Claude Fable 5 : Anthropic ouvre Mythos au public, mais garde la clé du coffre-fort
Intelligence artificielle

Claude Fable 5 : Anthropic ouvre Mythos au public, mais garde la clé du coffre-fort

Un lancement sous haute surveillance

Anthropic a franchi une étape symbolique le 9 juin 2026 : son modèle Claude Fable 5 devient le premier système de classe Mythos accessible au grand public. Dans la taxonomie de l’entreprise, Mythos désigne désormais la famille la plus avancée de modèles Claude, au-dessus de la gamme Opus. Mais cette ouverture n’est pas un simple lancement de produit. Elle repose sur une bifurcation assumée : Fable 5 pour l’usage général, avec des garde-fous renforcés; Mythos 5 pour un cercle restreint d’organisations approuvées.

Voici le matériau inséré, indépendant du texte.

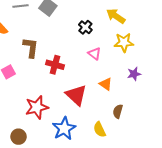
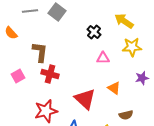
pink triangle: (94, 54) -> (103, 58), turned -40
red cross: (55, 65) -> (50, 74), moved
brown semicircle: (118, 111) -> (126, 115), turned -120

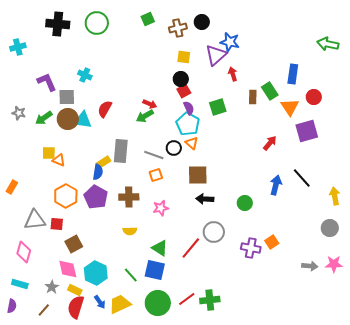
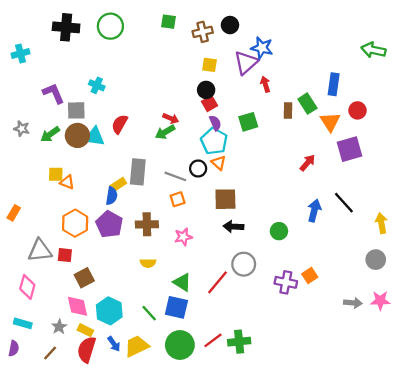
green square: (148, 19) -> (169, 22), turned 32

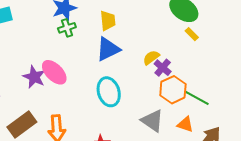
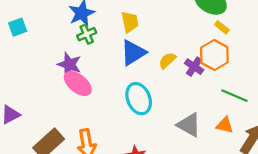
yellow semicircle: (151, 58) -> (167, 60), moved
purple star: (34, 77) -> (69, 64), moved
orange hexagon: (173, 90) -> (214, 55), moved

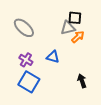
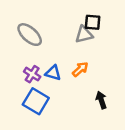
orange arrow: (78, 37) -> (80, 69), moved
blue triangle: (53, 57) -> (53, 73), moved

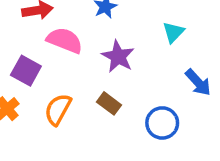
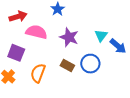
cyan triangle: (173, 32) -> (101, 36), moved
blue circle: (162, 123) -> (90, 64), moved

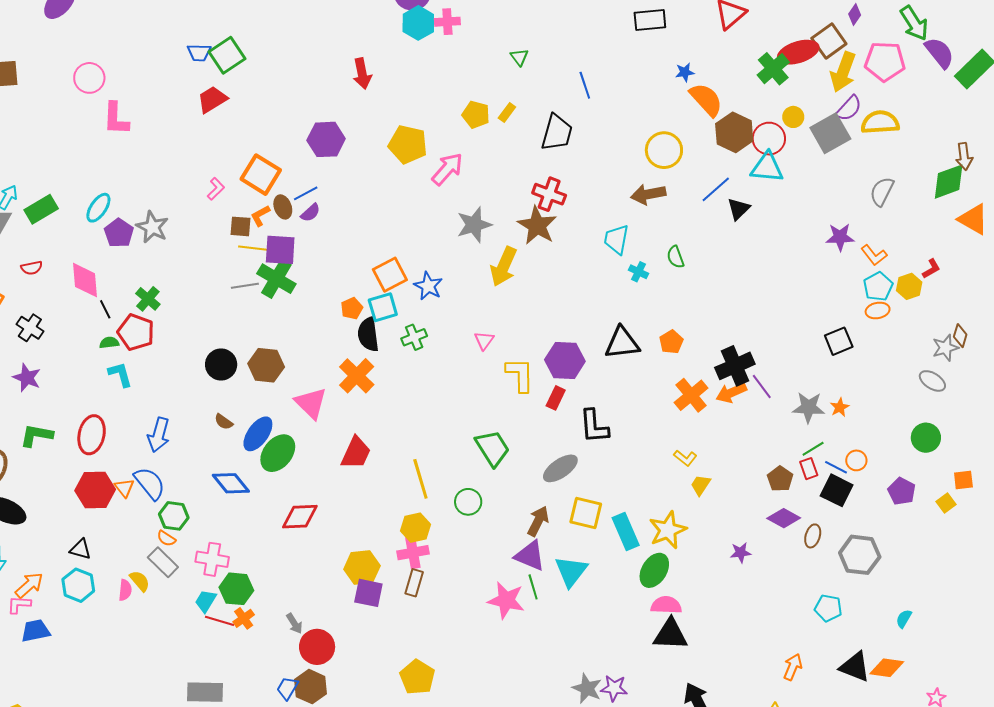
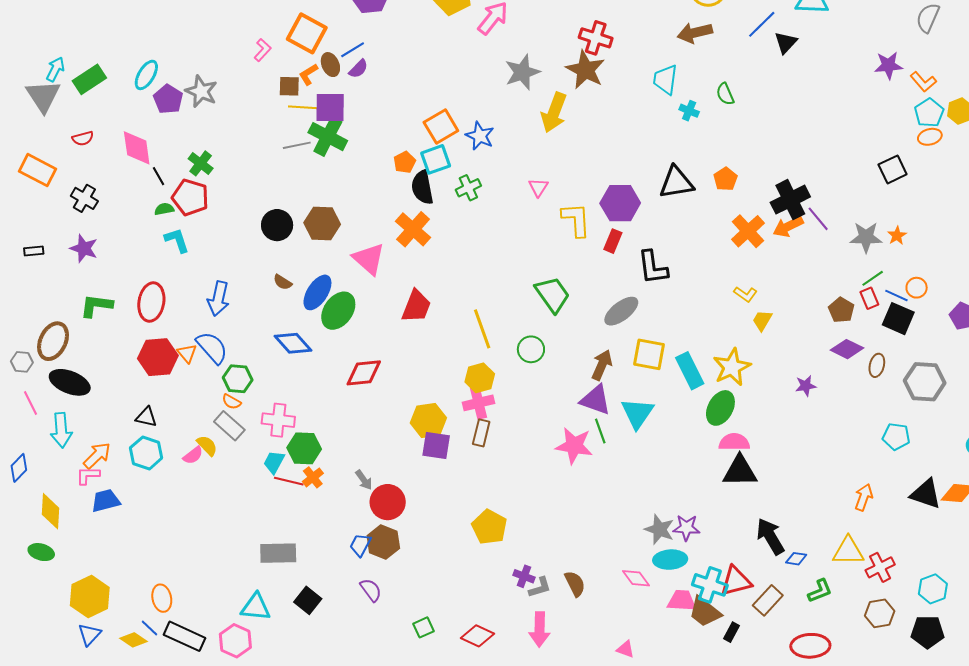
pink semicircle: (125, 590) -> (193, 455), turned 50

Le Monde, La Presse et Les Affaires ont tous insisté sur le même paradoxe : Anthropic rend disponible son IA la plus puissante, tout en la bridant dans les domaines où elle estime que les risques d’abus sont les plus élevés. Les restrictions visent notamment la cybersécurité offensive, certaines requêtes en biologie et en chimie, ainsi que des demandes liées à l’extraction ou à la reproduction de capacités sensibles. Ars Technica résume l’enjeu de manière directe : certains sujets sont jugés trop dangereux pour être laissés à Fable 5 sans filtrage.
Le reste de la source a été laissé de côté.